Range to repeat from the listing below: the line containing "Steve Kornacki's on-air water disaster" down to the line containing "Spectacular Fountain Show: One", both included. Copy it exactly, pictures excluded, and add nothing else.
*** Data excerpts Section Begins ***
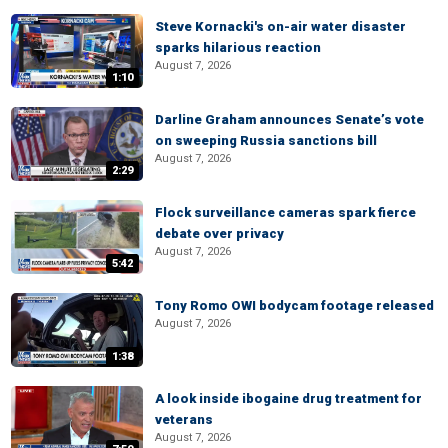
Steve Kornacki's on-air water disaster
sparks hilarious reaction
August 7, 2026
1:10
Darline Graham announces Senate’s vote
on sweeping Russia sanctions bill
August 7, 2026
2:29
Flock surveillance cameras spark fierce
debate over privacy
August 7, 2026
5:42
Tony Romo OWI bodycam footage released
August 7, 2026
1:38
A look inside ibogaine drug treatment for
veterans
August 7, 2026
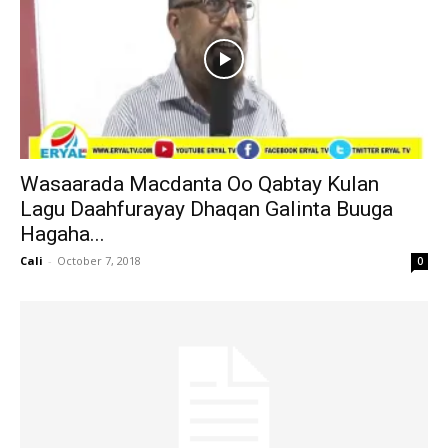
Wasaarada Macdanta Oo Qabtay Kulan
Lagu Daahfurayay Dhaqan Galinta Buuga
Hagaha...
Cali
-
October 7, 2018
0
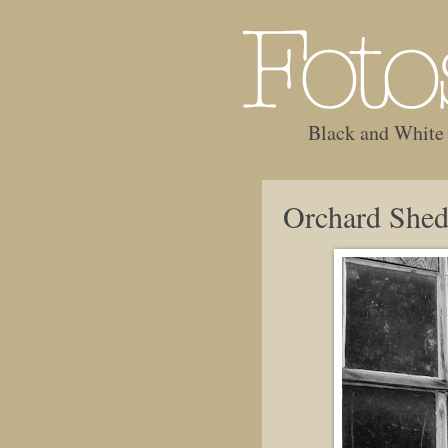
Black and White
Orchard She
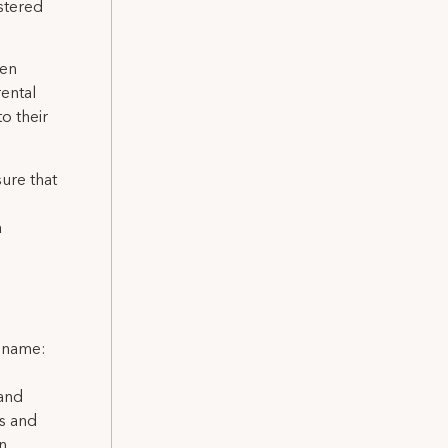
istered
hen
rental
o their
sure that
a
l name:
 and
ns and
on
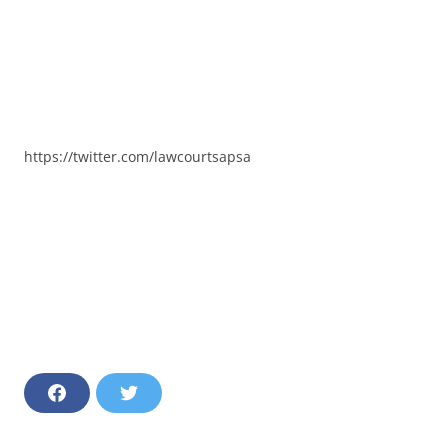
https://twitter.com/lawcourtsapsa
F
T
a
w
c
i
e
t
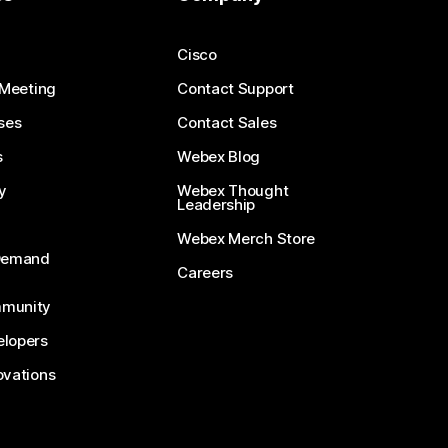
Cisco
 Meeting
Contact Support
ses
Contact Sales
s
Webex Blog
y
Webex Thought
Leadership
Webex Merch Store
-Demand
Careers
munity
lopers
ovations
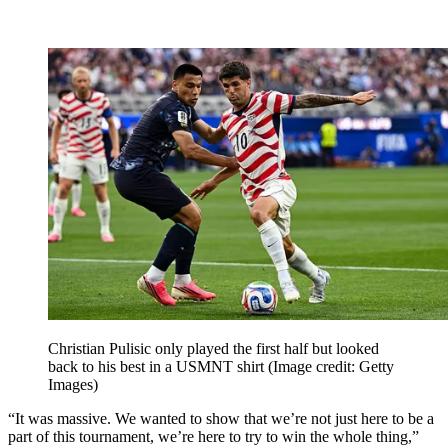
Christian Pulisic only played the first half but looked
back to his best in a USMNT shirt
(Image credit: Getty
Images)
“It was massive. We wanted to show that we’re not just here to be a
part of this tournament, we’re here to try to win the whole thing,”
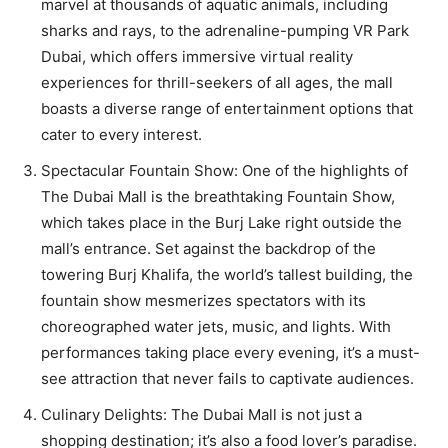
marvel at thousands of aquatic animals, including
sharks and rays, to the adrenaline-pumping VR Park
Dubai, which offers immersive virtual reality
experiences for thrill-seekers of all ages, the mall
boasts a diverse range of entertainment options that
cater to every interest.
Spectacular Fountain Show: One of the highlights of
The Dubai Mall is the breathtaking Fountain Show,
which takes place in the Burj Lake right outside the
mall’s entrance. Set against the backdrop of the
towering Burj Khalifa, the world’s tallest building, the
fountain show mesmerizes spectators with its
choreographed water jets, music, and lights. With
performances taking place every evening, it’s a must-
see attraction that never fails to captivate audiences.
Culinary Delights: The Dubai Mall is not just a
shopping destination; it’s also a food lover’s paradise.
*** Data excerpts Section Ends ***
*** Data excerpts Section Begins ***
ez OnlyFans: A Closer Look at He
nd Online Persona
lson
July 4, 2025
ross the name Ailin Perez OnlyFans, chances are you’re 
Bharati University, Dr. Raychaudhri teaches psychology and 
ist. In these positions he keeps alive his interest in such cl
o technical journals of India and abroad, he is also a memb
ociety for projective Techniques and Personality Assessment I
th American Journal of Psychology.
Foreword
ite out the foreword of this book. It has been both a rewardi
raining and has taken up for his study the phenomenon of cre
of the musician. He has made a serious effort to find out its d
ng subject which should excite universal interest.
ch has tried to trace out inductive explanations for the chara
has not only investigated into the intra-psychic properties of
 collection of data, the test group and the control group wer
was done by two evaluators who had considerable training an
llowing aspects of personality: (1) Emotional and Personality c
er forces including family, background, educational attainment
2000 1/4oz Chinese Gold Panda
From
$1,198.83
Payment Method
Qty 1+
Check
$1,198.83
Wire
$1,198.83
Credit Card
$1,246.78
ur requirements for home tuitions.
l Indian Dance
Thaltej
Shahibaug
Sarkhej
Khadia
*** Data excerpts Section Ends ***
*** Data excerpts Section Begins ***
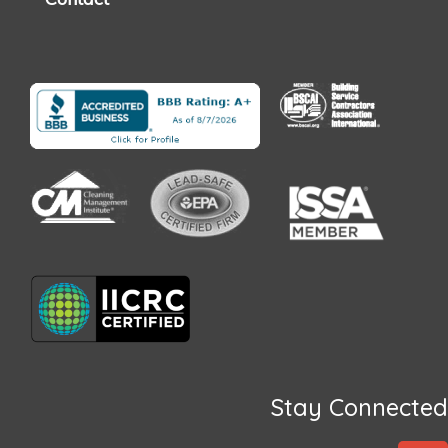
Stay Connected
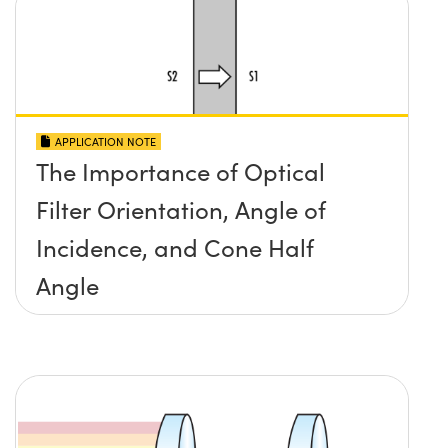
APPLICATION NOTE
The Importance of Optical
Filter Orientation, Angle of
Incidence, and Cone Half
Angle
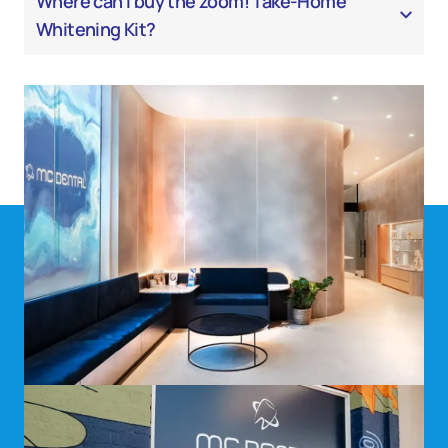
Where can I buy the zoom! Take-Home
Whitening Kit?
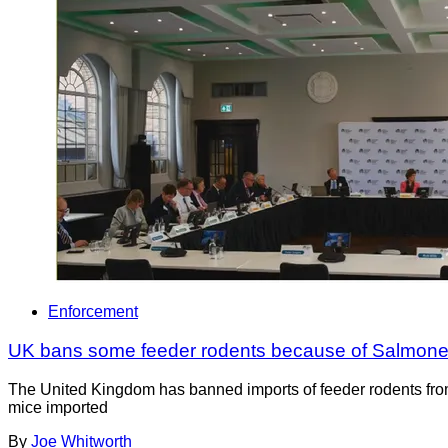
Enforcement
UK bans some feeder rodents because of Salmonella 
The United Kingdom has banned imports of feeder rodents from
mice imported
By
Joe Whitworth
*** Data excerpts Section Ends ***
# Answer below
Steve Kornacki's on-air water disaster
sparks hilarious reaction
August 7, 2026
1:10
Darline Graham announces Senate’s vote
on sweeping Russia sanctions bill
August 7, 2026
2:29
Flock surveillance cameras spark fierce
debate over privacy
August 7, 2026
5:42
Tony Romo OWI bodycam footage released
August 7, 2026
1:38
A look inside ibogaine drug treatment for
veterans
August 7, 2026
Wasaarada Macdanta Oo Qabtay Kulan
Lagu Daahfurayay Dhaqan Galinta Buuga
Hagaha...
Cali
-
October 7, 2018
0
Black and White
Orchard She
istered
hen
rental
o their
sure that
a
l name:
 and
ns and
on
https://twitter.com/lawcourtsapsa
F
T
a
w
c
i
e
t
Cisco
 Meeting
Contact Support
ses
Contact Sales
s
Webex Blog
y
Webex Thought
Leadership
Webex Merch Store
-Demand
Careers
munity
lopers
ovations
Christian Pulisic only played the first half but looked
back to his best in a USMNT shirt
(Image credit: Getty
Images)
“It was massive. We wanted to show that we’re not just here to be a
part of this tournament, we’re here to try to win the whole thing,”
marvel at thousands of aquatic animals, including
sharks and rays, to the adrenaline-pumping VR Park
Dubai, which offers immersive virtual reality
experiences for thrill-seekers of all ages, the mall
boasts a diverse range of entertainment options that
cater to every interest.
Spectacular Fountain Show: One of the highlights of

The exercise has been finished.